A second chance on the court

Nate Stitchell: Assistant Basketball Coach

When Lisa Silva saw her son out on the court for the first time this year, she cried.

By her own account, seeing Nate Stitchell out there on the court once again was an emotional moment for her, but something was different. Instead of the Keene State Owls uniform she has grown accustomed to seeing her son dressed in, he wore a suit, and he wasn’t out running from stripe to stripe putting up jump shots and layups; he was pacing behind the KSC bench, coaching.

The journey up to that point is why Silva said tears were coming from her eyes.

Tim Smith/photo Editor

Tim Smith/photo Editor

That journey began when Stitchell came home with a sign-up form for his town-league basketball team. Lisa said she was on her way out the door when Stitchell brought up the opportunity, and with the okay from his parents, he went to work on what would become Stitchell’s passion. This  passion would later land him a scholarship to play at Mercy College in New York before landing with the Owls for his final two years as a collegiate player.

Stitchell admits that he didn’t get there alone, however his mother, who works as a nurse, would work multiple jobs for long hours and still find a way to get her son to practice, to see him play in a game or get him those new basketball sneakers he needed or the camps he attended to hone his skills. “I worked my schedule around my boys, around Nathan, that was my future,” Silva said.

That dedication to family rubbed off on Stitchell, according to his mother. After his grandfather passed away and his grandmother was diagnosed with cancer, he immediately packed a bag, basketball sneakers included, and went to go help take care of her.  All at the same time he was trying to balance school and basketball with the priorities of his family. His grandmother has since passed away, but Stitchell credited both of his grandparents, along with his with supporting him and pays tribute to them with their names written both on his arm and on his basketball sneakers.

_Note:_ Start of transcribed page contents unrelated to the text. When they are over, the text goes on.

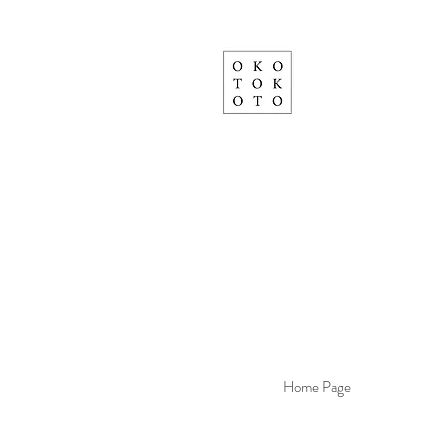
Home Page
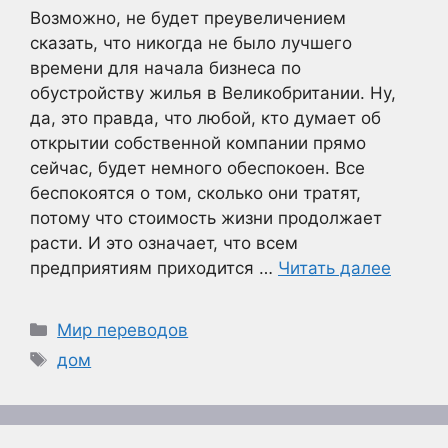
Возможно, не будет преувеличением
сказать, что никогда не было лучшего
времени для начала бизнеса по
обустройству жилья в Великобритании. Ну,
да, это правда, что любой, кто думает об
открытии собственной компании прямо
сейчас, будет немного обеспокоен. Все
беспокоятся о том, сколько они тратят,
потому что стоимость жизни продолжает
расти. И это означает, что всем
предприятиям приходится …
Читать далее
Рубрики
Мир переводов
Метки
дом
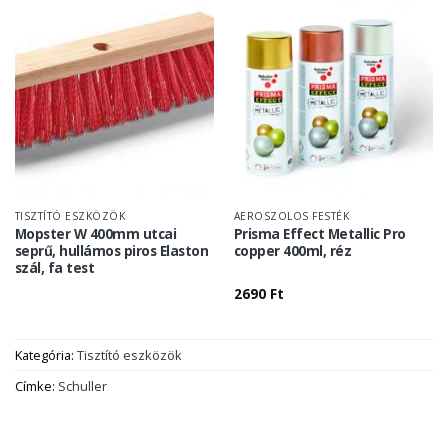
TISZTÍTÓ ESZKÖZÖK
AEROSZOLOS FESTÉK
Mopster W 400mm utcai
Prisma Effect Metallic Pro
seprű, hullámos piros Elaston
copper 400ml, réz
szál, fa test
2690
Ft
Kategória:
Tisztító eszközök
Címke:
Schuller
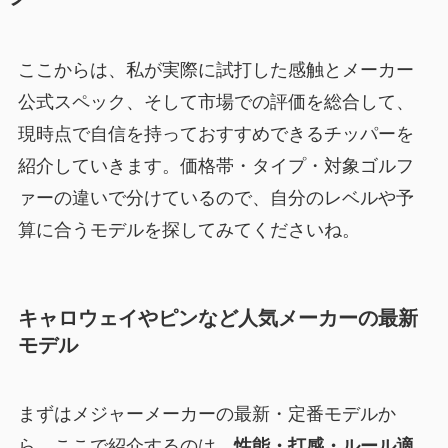
ここからは、私が実際に試打した感触とメーカー
公式スペック、そして市場での評価を総合して、
現時点で自信を持っておすすめできるチッパーを
紹介していきます。価格帯・タイプ・対象ゴルフ
ァーの違いで分けているので、自分のレベルや予
算に合うモデルを探してみてくださいね。
キャロウェイやピンなど人気メーカーの最新
モデル
まずはメジャーメーカーの最新・定番モデルか
ら。ここで紹介するのは、
性能・打感・ルール適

“My grandparents were extremely hard-working. They helped raise me. I owe them a lot of the credit. They believed in my brother and I, along with my mom believing in us as well,” Stitchell stated.

After keeping his word to his mother and earning a basketball scholarship to Mercy College, Stitchell decided to leave the division one school to come to KSC, where he eventually took over as starting point guard for the Owls. However, according to Stitchell, more family medical problems made him consider taking a step back from the sport of basketball.

His mother was diagnosed with cancer, but despite this, Stitchell played. In his senior year, he helped his team win a Little East Conference (LEC) championship and an appearance in the NCAA tournament’s Sweet 16 round. He did this all while leading the LEC in steals and leading the team in points at the same time, according to the Keene Owls website.

Silva said she would go to games in her condition, even after receiving chemotherapy the same day and fighting the side effects of the treatment. She said that seeing her son out on the court made it all worth it.

Men’s basketball coach Ryan Cain said that Stitchell was the type of player every coach wishes for.

“Nate, as a player, was basically…a coach’s dream,” Cain said.

Tim Smith/photo Editor

Tim Smith/photo Editor

Cain added that Stitchell acted as somewhat of a coach while he was playing guard for the Owls. “…I think ultimately everyone was on the same page because of the leadership he provided,” said Cain.

Now that he’s hung up his Owls jersey, both Cain and current KSC student athletes have seen the benefits of having Stitchell on the bench early on in the season. “I actually really like him as a coach. He pushes me. He knows all of our tendencies. He’s played with us before. He’s able to see different things in [a] different perspective, in a different way… he’s been in our position,” senior basketball player Rodney Jean-Marie said.

Still, Silva said that her son was still out there practicing his dribbling skills with his teammates before the first game.

“He was the only coach out there dribbling a basketball between his legs in a suit,” Silva joked.

Stitchell is still playing semi-professional basketball while working toward his master’s degree.

Stitchell said that his dedication to the game and his desire to stay involved in the game comes down to his passion and paying homage to those who can’t be in his position.

“I do it because I love it. A lot of my friends that have recently passed away will never get the chance and where I’m from (Rhode Island), nobody gets these chances.”